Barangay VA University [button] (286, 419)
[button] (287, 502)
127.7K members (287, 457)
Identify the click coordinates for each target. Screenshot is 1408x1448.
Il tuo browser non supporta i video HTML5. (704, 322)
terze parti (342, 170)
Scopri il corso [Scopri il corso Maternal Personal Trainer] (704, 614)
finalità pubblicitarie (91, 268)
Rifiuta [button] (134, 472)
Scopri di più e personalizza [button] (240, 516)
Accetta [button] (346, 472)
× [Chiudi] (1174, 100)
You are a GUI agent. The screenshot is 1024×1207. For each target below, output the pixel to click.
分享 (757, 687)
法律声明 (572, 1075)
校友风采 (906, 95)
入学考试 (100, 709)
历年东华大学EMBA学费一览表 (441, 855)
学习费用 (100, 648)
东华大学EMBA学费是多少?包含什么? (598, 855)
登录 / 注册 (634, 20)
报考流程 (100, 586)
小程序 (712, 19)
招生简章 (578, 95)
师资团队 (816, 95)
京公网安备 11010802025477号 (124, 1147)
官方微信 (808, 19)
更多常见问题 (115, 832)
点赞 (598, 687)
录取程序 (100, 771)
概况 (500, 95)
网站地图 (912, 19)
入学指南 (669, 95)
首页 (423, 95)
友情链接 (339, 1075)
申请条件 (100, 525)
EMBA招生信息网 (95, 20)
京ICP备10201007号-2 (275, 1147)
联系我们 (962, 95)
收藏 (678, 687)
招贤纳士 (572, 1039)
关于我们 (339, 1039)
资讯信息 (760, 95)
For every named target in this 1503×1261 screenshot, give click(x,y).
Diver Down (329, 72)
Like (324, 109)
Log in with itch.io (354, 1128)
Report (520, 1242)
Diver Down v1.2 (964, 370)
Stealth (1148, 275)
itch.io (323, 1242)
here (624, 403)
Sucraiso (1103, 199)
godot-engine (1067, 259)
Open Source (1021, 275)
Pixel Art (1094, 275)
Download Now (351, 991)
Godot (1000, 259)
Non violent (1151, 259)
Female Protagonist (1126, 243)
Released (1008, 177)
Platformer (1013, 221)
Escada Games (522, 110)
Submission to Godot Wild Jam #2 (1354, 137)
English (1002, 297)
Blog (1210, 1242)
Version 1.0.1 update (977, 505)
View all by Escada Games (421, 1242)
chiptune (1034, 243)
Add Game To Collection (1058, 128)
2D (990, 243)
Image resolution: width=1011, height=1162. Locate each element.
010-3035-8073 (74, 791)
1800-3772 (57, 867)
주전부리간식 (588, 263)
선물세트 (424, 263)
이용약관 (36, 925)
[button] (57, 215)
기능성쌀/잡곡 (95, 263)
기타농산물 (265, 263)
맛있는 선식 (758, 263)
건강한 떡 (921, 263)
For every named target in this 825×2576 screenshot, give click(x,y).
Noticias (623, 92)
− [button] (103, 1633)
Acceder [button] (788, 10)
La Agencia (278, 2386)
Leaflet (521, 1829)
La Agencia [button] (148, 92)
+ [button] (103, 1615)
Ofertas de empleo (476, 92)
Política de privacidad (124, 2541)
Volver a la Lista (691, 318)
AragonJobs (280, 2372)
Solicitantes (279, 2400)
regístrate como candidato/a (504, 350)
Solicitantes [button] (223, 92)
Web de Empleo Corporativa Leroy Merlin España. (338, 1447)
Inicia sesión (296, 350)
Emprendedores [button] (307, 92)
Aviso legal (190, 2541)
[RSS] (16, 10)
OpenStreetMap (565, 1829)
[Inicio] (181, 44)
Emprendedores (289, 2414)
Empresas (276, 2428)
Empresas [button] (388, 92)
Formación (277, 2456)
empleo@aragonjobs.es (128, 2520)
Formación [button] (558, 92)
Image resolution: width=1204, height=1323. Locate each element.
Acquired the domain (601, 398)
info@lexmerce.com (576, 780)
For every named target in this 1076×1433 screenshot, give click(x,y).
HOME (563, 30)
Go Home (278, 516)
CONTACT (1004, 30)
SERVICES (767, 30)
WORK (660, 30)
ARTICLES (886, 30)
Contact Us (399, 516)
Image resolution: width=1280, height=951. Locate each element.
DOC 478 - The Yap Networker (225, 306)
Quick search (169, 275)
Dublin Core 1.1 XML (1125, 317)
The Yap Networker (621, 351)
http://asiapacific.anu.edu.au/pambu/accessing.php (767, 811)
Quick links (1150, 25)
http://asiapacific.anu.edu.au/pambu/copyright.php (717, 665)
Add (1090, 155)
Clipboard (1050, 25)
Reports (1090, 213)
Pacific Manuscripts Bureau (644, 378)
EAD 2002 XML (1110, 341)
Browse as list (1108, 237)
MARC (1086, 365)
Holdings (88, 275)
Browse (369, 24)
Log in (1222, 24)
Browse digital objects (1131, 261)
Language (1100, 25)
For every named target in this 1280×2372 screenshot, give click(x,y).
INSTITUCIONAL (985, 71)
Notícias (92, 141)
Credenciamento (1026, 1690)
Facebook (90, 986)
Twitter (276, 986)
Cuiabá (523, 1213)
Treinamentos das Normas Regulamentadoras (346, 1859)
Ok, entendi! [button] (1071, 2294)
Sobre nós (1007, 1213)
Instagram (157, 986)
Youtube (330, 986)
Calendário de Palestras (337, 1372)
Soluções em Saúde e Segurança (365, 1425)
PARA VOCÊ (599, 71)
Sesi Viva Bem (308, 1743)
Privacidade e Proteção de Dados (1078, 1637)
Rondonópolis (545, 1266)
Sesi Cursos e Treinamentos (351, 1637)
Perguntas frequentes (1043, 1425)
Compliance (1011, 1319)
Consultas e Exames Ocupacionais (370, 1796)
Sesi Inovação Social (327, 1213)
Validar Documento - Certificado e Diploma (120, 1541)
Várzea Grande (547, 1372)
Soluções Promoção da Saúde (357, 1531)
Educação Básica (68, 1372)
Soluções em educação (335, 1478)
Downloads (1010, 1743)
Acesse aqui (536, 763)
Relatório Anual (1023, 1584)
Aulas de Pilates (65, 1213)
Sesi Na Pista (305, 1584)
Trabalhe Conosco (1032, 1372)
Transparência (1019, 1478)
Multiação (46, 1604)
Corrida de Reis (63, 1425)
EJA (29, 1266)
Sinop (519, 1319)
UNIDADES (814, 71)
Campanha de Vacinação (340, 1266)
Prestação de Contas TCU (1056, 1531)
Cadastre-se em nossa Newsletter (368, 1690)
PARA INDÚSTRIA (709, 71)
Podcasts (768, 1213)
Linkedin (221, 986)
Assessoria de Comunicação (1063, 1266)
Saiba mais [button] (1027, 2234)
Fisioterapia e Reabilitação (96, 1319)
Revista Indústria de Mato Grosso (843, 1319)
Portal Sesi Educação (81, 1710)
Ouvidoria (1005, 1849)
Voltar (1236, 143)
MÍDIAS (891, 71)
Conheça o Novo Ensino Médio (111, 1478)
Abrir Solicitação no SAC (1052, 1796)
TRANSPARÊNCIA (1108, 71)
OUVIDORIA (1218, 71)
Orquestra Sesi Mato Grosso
★ ★ ★ ★ ★ ★ ★
◆ **WHAT TO PRODUCE**
Within the data above, the lines from the one with "127.7K members (287, 457)" to the one with "Platformer (1013, 221)" must be repeated exactly; no other line belongs in the answer.

◆ **RESPONSE BOX**
127.7K members (287, 457)
Identify the click coordinates for each target. Screenshot is 1408x1448.
Il tuo browser non supporta i video HTML5. (704, 322)
terze parti (342, 170)
Scopri il corso [Scopri il corso Maternal Personal Trainer] (704, 614)
finalità pubblicitarie (91, 268)
Rifiuta [button] (134, 472)
Scopri di più e personalizza [button] (240, 516)
Accetta [button] (346, 472)
× [Chiudi] (1174, 100)
You are a GUI agent. The screenshot is 1024×1207. For each target below, output the pixel to click.
分享 (757, 687)
法律声明 (572, 1075)
校友风采 (906, 95)
入学考试 (100, 709)
历年东华大学EMBA学费一览表 (441, 855)
学习费用 (100, 648)
东华大学EMBA学费是多少?包含什么? (598, 855)
登录 / 注册 (634, 20)
报考流程 (100, 586)
小程序 (712, 19)
招生简章 (578, 95)
师资团队 (816, 95)
京公网安备 11010802025477号 (124, 1147)
官方微信 (808, 19)
更多常见问题 (115, 832)
点赞 (598, 687)
录取程序 (100, 771)
概况 (500, 95)
网站地图 (912, 19)
入学指南 (669, 95)
首页 (423, 95)
友情链接 (339, 1075)
申请条件 (100, 525)
EMBA招生信息网 (95, 20)
京ICP备10201007号-2 (275, 1147)
联系我们 (962, 95)
收藏 (678, 687)
招贤纳士 (572, 1039)
关于我们 (339, 1039)
资讯信息 (760, 95)
For every named target in this 1503×1261 screenshot, give click(x,y).
Diver Down (329, 72)
Like (324, 109)
Log in with itch.io (354, 1128)
Report (520, 1242)
Diver Down v1.2 (964, 370)
Stealth (1148, 275)
itch.io (323, 1242)
here (624, 403)
Sucraiso (1103, 199)
godot-engine (1067, 259)
Open Source (1021, 275)
Pixel Art (1094, 275)
Download Now (351, 991)
Godot (1000, 259)
Non violent (1151, 259)
Female Protagonist (1126, 243)
Released (1008, 177)
Platformer (1013, 221)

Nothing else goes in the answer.